┌────────
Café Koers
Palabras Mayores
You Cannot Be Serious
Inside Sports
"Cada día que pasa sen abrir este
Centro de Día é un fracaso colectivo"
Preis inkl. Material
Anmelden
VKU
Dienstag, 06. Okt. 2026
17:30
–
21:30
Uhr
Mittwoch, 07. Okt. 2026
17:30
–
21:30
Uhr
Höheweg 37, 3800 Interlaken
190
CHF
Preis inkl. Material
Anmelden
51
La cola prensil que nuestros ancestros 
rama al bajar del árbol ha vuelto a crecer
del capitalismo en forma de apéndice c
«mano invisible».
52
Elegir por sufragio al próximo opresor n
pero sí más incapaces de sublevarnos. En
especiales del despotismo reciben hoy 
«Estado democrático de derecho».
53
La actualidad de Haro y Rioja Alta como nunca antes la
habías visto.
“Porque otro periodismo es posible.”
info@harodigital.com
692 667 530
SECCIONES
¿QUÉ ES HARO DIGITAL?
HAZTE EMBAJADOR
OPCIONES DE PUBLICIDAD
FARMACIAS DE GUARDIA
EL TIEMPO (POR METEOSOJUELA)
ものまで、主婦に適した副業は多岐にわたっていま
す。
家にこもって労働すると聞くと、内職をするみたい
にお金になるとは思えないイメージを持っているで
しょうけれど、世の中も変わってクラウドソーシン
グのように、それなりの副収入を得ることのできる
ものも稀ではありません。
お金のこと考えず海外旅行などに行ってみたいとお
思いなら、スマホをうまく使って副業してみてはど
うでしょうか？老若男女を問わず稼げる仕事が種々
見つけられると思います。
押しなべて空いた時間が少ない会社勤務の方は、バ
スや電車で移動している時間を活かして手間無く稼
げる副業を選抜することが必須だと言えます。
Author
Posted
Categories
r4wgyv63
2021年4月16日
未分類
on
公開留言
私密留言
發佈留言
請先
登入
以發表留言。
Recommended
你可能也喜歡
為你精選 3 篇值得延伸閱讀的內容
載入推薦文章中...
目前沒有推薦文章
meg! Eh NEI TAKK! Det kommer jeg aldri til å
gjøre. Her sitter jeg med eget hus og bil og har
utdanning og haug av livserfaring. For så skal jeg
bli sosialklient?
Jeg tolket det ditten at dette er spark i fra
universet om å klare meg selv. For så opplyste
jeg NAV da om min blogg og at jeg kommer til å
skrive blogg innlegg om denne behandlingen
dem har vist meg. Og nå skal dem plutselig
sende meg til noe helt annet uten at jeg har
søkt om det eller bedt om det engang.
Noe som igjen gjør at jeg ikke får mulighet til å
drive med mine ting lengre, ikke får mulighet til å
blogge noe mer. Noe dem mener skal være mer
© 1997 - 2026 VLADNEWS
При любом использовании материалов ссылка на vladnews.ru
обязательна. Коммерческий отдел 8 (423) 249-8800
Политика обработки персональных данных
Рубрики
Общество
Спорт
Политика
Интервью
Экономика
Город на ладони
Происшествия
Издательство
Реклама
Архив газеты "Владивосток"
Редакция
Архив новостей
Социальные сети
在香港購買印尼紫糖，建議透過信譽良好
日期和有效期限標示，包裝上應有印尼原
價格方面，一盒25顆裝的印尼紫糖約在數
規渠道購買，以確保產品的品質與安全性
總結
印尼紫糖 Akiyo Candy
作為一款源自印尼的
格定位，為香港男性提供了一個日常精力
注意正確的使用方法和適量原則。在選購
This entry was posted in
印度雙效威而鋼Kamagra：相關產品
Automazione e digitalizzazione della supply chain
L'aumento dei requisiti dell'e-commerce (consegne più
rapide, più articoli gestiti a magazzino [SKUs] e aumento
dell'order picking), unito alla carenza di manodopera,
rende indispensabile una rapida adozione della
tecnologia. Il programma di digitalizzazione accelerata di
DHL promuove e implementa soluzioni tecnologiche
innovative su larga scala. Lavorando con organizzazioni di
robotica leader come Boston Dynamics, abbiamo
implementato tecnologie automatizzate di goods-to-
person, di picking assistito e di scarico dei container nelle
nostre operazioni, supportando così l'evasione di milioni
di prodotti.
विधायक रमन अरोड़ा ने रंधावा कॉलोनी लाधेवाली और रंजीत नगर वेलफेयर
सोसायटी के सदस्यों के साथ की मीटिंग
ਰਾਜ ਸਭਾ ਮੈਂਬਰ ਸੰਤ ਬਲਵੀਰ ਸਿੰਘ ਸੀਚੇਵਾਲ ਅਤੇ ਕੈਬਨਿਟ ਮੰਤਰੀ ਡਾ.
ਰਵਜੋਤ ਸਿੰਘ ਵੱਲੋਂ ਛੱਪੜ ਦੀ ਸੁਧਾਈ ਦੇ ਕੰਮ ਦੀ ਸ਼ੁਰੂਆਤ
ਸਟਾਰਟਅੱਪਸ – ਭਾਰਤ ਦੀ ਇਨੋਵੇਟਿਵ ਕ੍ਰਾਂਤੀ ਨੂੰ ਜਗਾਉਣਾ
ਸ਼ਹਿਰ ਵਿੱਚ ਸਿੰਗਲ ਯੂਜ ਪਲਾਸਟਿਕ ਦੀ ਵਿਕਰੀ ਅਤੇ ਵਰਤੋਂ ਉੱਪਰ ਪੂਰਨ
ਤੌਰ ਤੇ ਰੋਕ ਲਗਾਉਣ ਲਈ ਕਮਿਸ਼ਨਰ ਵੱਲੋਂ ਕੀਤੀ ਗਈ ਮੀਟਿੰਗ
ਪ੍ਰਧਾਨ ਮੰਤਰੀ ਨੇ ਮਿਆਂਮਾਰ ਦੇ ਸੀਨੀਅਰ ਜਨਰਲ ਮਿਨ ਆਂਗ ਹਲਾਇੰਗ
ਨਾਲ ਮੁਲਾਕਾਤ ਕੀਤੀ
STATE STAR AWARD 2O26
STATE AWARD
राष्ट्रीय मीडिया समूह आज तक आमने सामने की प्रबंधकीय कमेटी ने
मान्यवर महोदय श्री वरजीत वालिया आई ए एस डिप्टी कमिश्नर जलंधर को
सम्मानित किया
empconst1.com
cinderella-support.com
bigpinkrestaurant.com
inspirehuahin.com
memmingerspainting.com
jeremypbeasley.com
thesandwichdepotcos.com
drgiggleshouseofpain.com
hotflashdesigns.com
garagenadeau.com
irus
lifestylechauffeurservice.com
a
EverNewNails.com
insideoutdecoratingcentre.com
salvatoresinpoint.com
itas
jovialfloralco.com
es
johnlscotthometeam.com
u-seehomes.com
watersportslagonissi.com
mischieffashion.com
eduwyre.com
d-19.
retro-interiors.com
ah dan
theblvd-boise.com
└────────
- WORK REQUEST -
The entire listing above, every line of it, should be copied out exactly.

- ANSWER TO THE PROBLEM -
Café Koers
Palabras Mayores
You Cannot Be Serious
Inside Sports
"Cada día que pasa sen abrir este
Centro de Día é un fracaso colectivo"
Preis inkl. Material
Anmelden
VKU
Dienstag, 06. Okt. 2026
17:30
–
21:30
Uhr
Mittwoch, 07. Okt. 2026
17:30
–
21:30
Uhr
Höheweg 37, 3800 Interlaken
190
CHF
Preis inkl. Material
Anmelden
51
La cola prensil que nuestros ancestros 
rama al bajar del árbol ha vuelto a crecer
del capitalismo en forma de apéndice c
«mano invisible».
52
Elegir por sufragio al próximo opresor n
pero sí más incapaces de sublevarnos. En
especiales del despotismo reciben hoy 
«Estado democrático de derecho».
53
La actualidad de Haro y Rioja Alta como nunca antes la
habías visto.
“Porque otro periodismo es posible.”
info@harodigital.com
692 667 530
SECCIONES
¿QUÉ ES HARO DIGITAL?
HAZTE EMBAJADOR
OPCIONES DE PUBLICIDAD
FARMACIAS DE GUARDIA
EL TIEMPO (POR METEOSOJUELA)
ものまで、主婦に適した副業は多岐にわたっていま
す。
家にこもって労働すると聞くと、内職をするみたい
にお金になるとは思えないイメージを持っているで
しょうけれど、世の中も変わってクラウドソーシン
グのように、それなりの副収入を得ることのできる
ものも稀ではありません。
お金のこと考えず海外旅行などに行ってみたいとお
思いなら、スマホをうまく使って副業してみてはど
うでしょうか？老若男女を問わず稼げる仕事が種々
見つけられると思います。
押しなべて空いた時間が少ない会社勤務の方は、バ
スや電車で移動している時間を活かして手間無く稼
げる副業を選抜することが必須だと言えます。
Author
Posted
Categories
r4wgyv63
2021年4月16日
未分類
on
公開留言
私密留言
發佈留言
請先
登入
以發表留言。
Recommended
你可能也喜歡
為你精選 3 篇值得延伸閱讀的內容
載入推薦文章中...
目前沒有推薦文章
meg! Eh NEI TAKK! Det kommer jeg aldri til å
gjøre. Her sitter jeg med eget hus og bil og har
utdanning og haug av livserfaring. For så skal jeg
bli sosialklient?
Jeg tolket det ditten at dette er spark i fra
universet om å klare meg selv. For så opplyste
jeg NAV da om min blogg og at jeg kommer til å
skrive blogg innlegg om denne behandlingen
dem har vist meg. Og nå skal dem plutselig
sende meg til noe helt annet uten at jeg har
søkt om det eller bedt om det engang.
Noe som igjen gjør at jeg ikke får mulighet til å
drive med mine ting lengre, ikke får mulighet til å
blogge noe mer. Noe dem mener skal være mer
© 1997 - 2026 VLADNEWS
При любом использовании материалов ссылка на vladnews.ru
обязательна. Коммерческий отдел 8 (423) 249-8800
Политика обработки персональных данных
Рубрики
Общество
Спорт
Политика
Интервью
Экономика
Город на ладони
Происшествия
Издательство
Реклама
Архив газеты "Владивосток"
Редакция
Архив новостей
Социальные сети
在香港購買印尼紫糖，建議透過信譽良好
日期和有效期限標示，包裝上應有印尼原
價格方面，一盒25顆裝的印尼紫糖約在數
規渠道購買，以確保產品的品質與安全性
總結
印尼紫糖 Akiyo Candy
作為一款源自印尼的
格定位，為香港男性提供了一個日常精力
注意正確的使用方法和適量原則。在選購
This entry was posted in
印度雙效威而鋼Kamagra：相關產品
Automazione e digitalizzazione della supply chain
L'aumento dei requisiti dell'e-commerce (consegne più
rapide, più articoli gestiti a magazzino [SKUs] e aumento
dell'order picking), unito alla carenza di manodopera,
rende indispensabile una rapida adozione della
tecnologia. Il programma di digitalizzazione accelerata di
DHL promuove e implementa soluzioni tecnologiche
innovative su larga scala. Lavorando con organizzazioni di
robotica leader come Boston Dynamics, abbiamo
implementato tecnologie automatizzate di goods-to-
person, di picking assistito e di scarico dei container nelle
nostre operazioni, supportando così l'evasione di milioni
di prodotti.
विधायक रमन अरोड़ा ने रंधावा कॉलोनी लाधेवाली और रंजीत नगर वेलफेयर
सोसायटी के सदस्यों के साथ की मीटिंग
ਰਾਜ ਸਭਾ ਮੈਂਬਰ ਸੰਤ ਬਲਵੀਰ ਸਿੰਘ ਸੀਚੇਵਾਲ ਅਤੇ ਕੈਬਨਿਟ ਮੰਤਰੀ ਡਾ.
ਰਵਜੋਤ ਸਿੰਘ ਵੱਲੋਂ ਛੱਪੜ ਦੀ ਸੁਧਾਈ ਦੇ ਕੰਮ ਦੀ ਸ਼ੁਰੂਆਤ
ਸਟਾਰਟਅੱਪਸ – ਭਾਰਤ ਦੀ ਇਨੋਵੇਟਿਵ ਕ੍ਰਾਂਤੀ ਨੂੰ ਜਗਾਉਣਾ
ਸ਼ਹਿਰ ਵਿੱਚ ਸਿੰਗਲ ਯੂਜ ਪਲਾਸਟਿਕ ਦੀ ਵਿਕਰੀ ਅਤੇ ਵਰਤੋਂ ਉੱਪਰ ਪੂਰਨ
ਤੌਰ ਤੇ ਰੋਕ ਲਗਾਉਣ ਲਈ ਕਮਿਸ਼ਨਰ ਵੱਲੋਂ ਕੀਤੀ ਗਈ ਮੀਟਿੰਗ
ਪ੍ਰਧਾਨ ਮੰਤਰੀ ਨੇ ਮਿਆਂਮਾਰ ਦੇ ਸੀਨੀਅਰ ਜਨਰਲ ਮਿਨ ਆਂਗ ਹਲਾਇੰਗ
ਨਾਲ ਮੁਲਾਕਾਤ ਕੀਤੀ
STATE STAR AWARD 2O26
STATE AWARD
राष्ट्रीय मीडिया समूह आज तक आमने सामने की प्रबंधकीय कमेटी ने
मान्यवर महोदय श्री वरजीत वालिया आई ए एस डिप्टी कमिश्नर जलंधर को
सम्मानित किया
empconst1.com
cinderella-support.com
bigpinkrestaurant.com
inspirehuahin.com
memmingerspainting.com
jeremypbeasley.com
thesandwichdepotcos.com
drgiggleshouseofpain.com
hotflashdesigns.com
garagenadeau.com
irus
lifestylechauffeurservice.com
a
EverNewNails.com
insideoutdecoratingcentre.com
salvatoresinpoint.com
itas
jovialfloralco.com
es
johnlscotthometeam.com
u-seehomes.com
watersportslagonissi.com
mischieffashion.com
eduwyre.com
d-19.
retro-interiors.com
ah dan
theblvd-boise.com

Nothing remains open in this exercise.